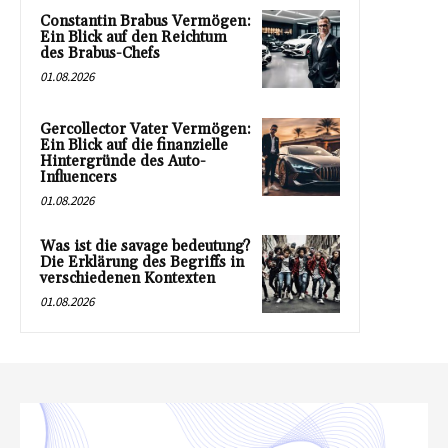
Constantin Brabus Vermögen:
Ein Blick auf den Reichtum
des Brabus-Chefs
01.08.2026
Gercollector Vater Vermögen:
Ein Blick auf die finanzielle
Hintergründe des Auto-
Influencers
01.08.2026
Was ist die savage bedeutung?
Die Erklärung des Begriffs in
verschiedenen Kontexten
01.08.2026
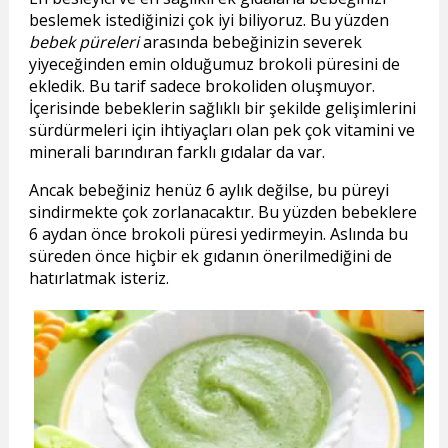
beslemek istediğinizi çok iyi biliyoruz. Bu yüzden
bebek püreleri
arasında bebeğinizin severek
yiyeceğinden emin olduğumuz brokoli püresini de
ekledik. Bu tarif sadece brokoliden oluşmuyor.
İçerisinde bebeklerin sağlıklı bir şekilde gelişimlerini
sürdürmeleri için ihtiyaçları olan pek çok vitamini ve
minerali barındıran farklı gıdalar da var.
Ancak bebeğiniz henüz 6 aylık değilse, bu püreyi
sindirmekte çok zorlanacaktır. Bu yüzden bebeklere
6 aydan önce brokoli püresi yedirmeyin. Aslında bu
süreden önce hiçbir ek gıdanın önerilmediğini de
hatırlatmak isteriz.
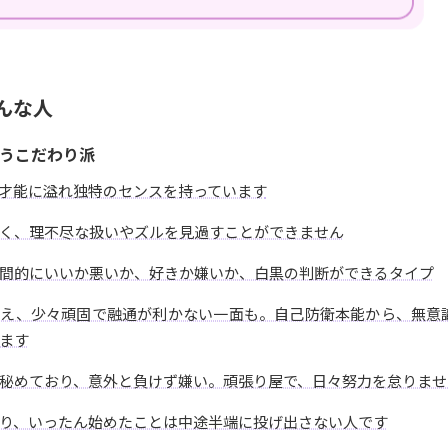
んな人
うこだわり派
才能に溢れ独特のセンスを持っています
く、理不尽な扱いやズルを見過すことができません
間的にいいか悪いか、好きか嫌いか、白黒の判断ができるタイプ
ゆえ、少々頑固で融通が利かない一面も。自己防衛本能から、無意
ます
秘めており、意外と負けず嫌い。頑張り屋で、日々努力を怠りませ
り、いったん始めたことは中途半端に投げ出さない人です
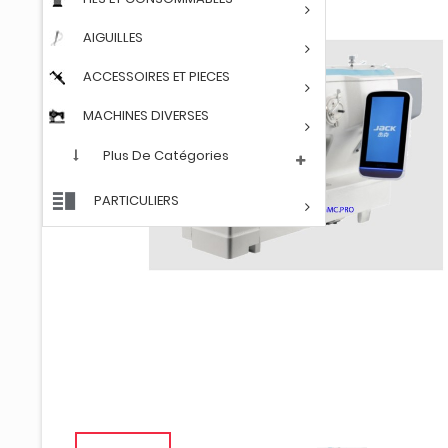
AIGUILLES
ACCESSOIRES ET PIECES
MACHINES DIVERSES
Plus De Catégories
PARTICULIERS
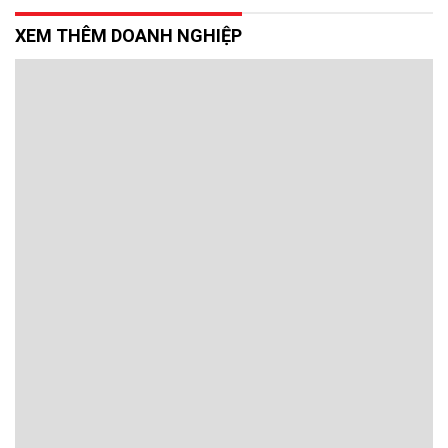
XEM THÊM DOANH NGHIỆP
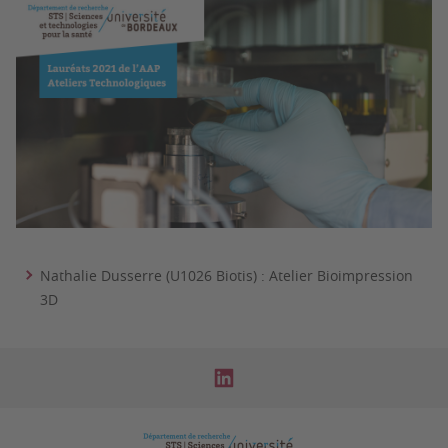
Nathalie Dusserre (U1026 Biotis) : Atelier Bioimpression
3D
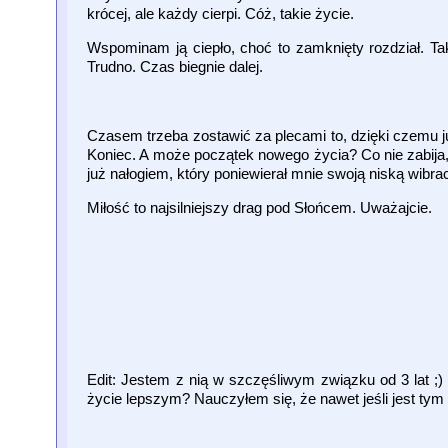
krócej, ale każdy cierpi. Cóż, takie życie.
Wspominam ją ciepło, choć to zamknięty rozdział. Ta
Trudno. Czas biegnie dalej.
Czasem trzeba zostawić za plecami to, dzięki czemu j
Koniec. A może początek nowego życia? Co nie zabija,
już nałogiem, który poniewierał mnie swoją niską wibracj
Miłość to najsilniejszy drag pod Słońcem. Uważajcie.
Edit: Jestem z nią w szczęśliwym związku od 3 lat ;)
życie lepszym? Nauczyłem się, że nawet jeśli jest tym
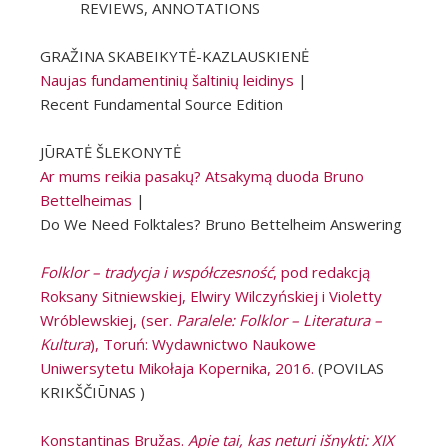
REVIEWS, ANNOTATIONS
GRAŽINA SKABEIKYTĖ-KAZLAUSKIENĖ
Naujas fundamentinių šaltinių leidinys
|
Recent Fundamental Source Edition
JŪRATĖ ŠLEKONYTĖ
Ar mums reikia pasakų? Atsakymą duoda Bruno
Bettelheimas
|
Do We Need Folktales? Bruno Bettelheim Answering
Folklor – tradycja i współczesność
, pod redakcją
Roksany Sitniewskiej, Elwiry Wilczyńskiej i Violetty
Wróblewskiej, (ser.
Paralele: Folklor – Literatura –
Kultura
), Toruń: Wydawnictwo Naukowe
Uniwersytetu Mikołaja Kopernika, 2016.
(POVILAS
KRIKŠČIŪNAS )
Konstantinas Bružas.
Apie tai, kas neturi išnykti: XIX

········

■ Exercise directions
All lines holding the word "życie" must be copied from the data.

■ Task output
krócej, ale każdy cierpi. Cóż, takie życie.
życie lepszym? Nauczyłem się, że nawet jeśli jest tym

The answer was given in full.